My Bachelor's Thesis about developing a system capable of detecting counterfeit DS18B20 temperature sensors through a combination of electrical and optical analysis methods.
The goal of this research was to develop a system capable of detecting counterfeit DS18B20 temperature sensors through a combination of electrical and optical analysis methods. The investigation involved testing genuine and counterfeit sensors across multiple parameters, including temperature accuracy, conversion time, active and standby currents and ROM pattern. The analysis revealed that while temperature measurements and conversion times did not distinguish between authentic and counterfeit components, standby current was the most reliable indicator for identifying counterfeit sensors. Additionally, optical inspection, although promising for detecting visual markers, was limited by inconsistent text recognition results. The study concludes that a combined approach using ROM pattern analysis, electrical measurements and refined optical inspection techniques holds potential for reliable counterfeit detection. Automating these methods makes detection faster and easier to use, helping to identify counterfeit DS18B20 sensors.
Standby current was indirectly measured by placing a resistor in series with the Vdd pin and
measuring the voltage drop across it. Since the maximum current according to the data-sheet is
very low (1 μA), a large resistor value is required to be able to measure the voltage using the
ADC.
The suspected counterfeit components show a very low standby current with a resistor value of
100 kΩ-250 kΩ, which is around 40 nA. But it suddenly starts drawing a lot of current,
from two times to six times the maximum value, when under a resistance of around 250 kΩ to 1
MΩ.
One of the primary methods used to identify counterfeit DS18B20 sensors was analyzing the
ROM pattern. The ROM pattern for genuine sensors consistently followed the expected
structure of 28-xx-xx-xx-00-00-xx, while counterfeit units deviated from this pattern. There are a
few exceptions. One is when a sensor has the pattern 28-xx-xx-xx-00-00-00. In this case, the
presence of a “C4” marked on the sensor will show that the component is a counterfeit.

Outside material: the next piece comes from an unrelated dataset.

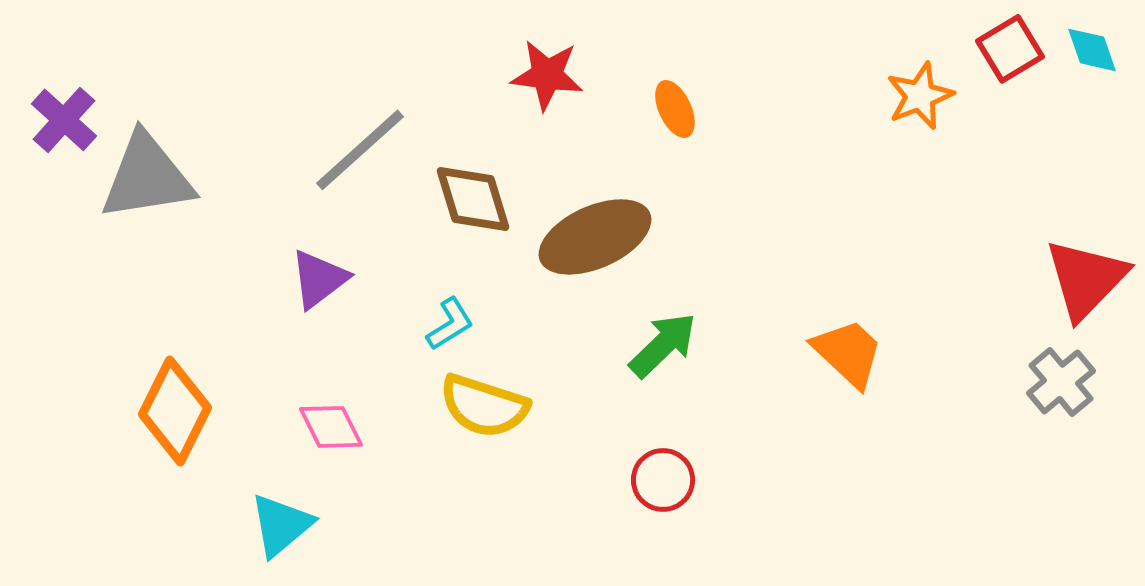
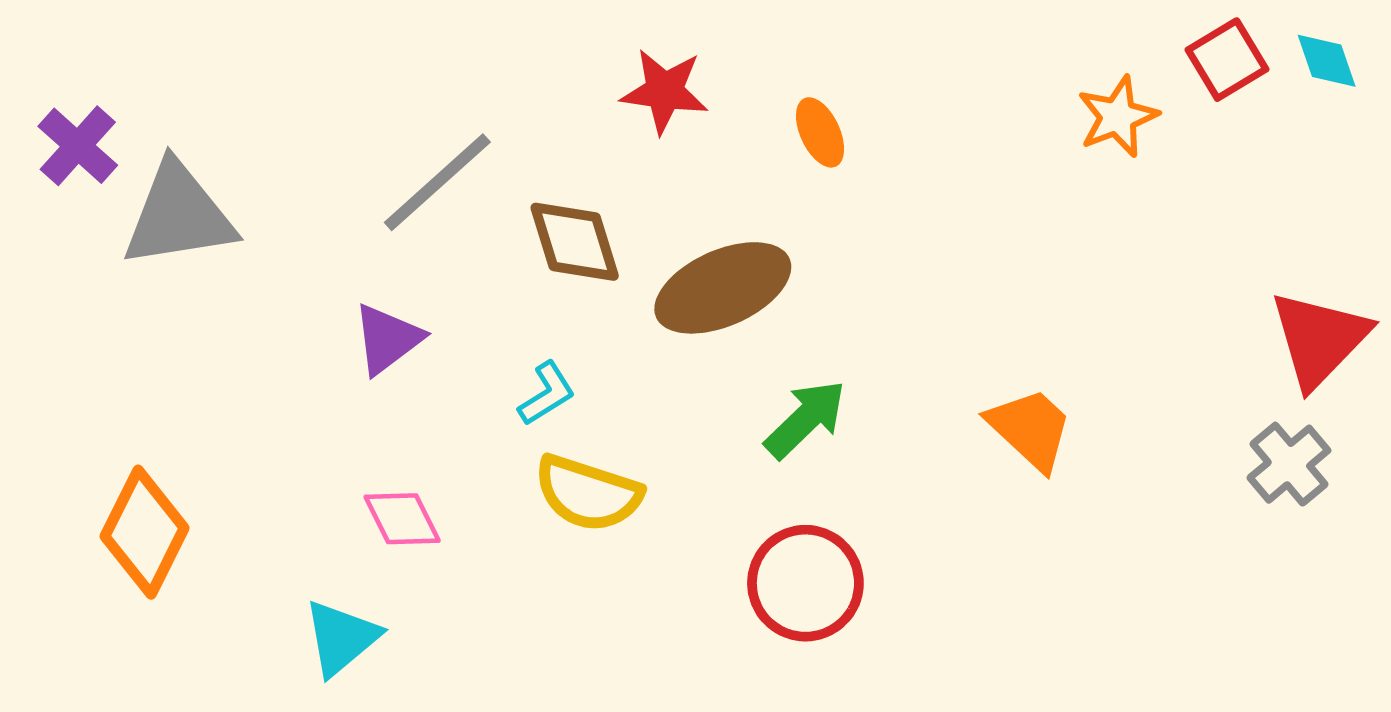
orange diamond: (175, 411) -> (145, 532), moved
red circle: (663, 480) -> (805, 583), size x1.5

A camera system was utilized to take images of the sensors, with the aim of recognizing the "C4" marking via optical inspection. Using OpenCV and Tesseract for text recognition, a series of morphological operations such as top-hat transformation, closing, and thresholding were applied to enhance text contrast.
To create an automated system, integrating the standby current measurements and the ROM reading, a custom printed circuit board (PCB) was created, which can be connected to the Raspberry Pi and also holds the camera in place with a 3D printed bracket.
The current measurements, ROM readings and optical inspection data were collected using Python scripts and displayed in real- time through a GUI built with Tkinter.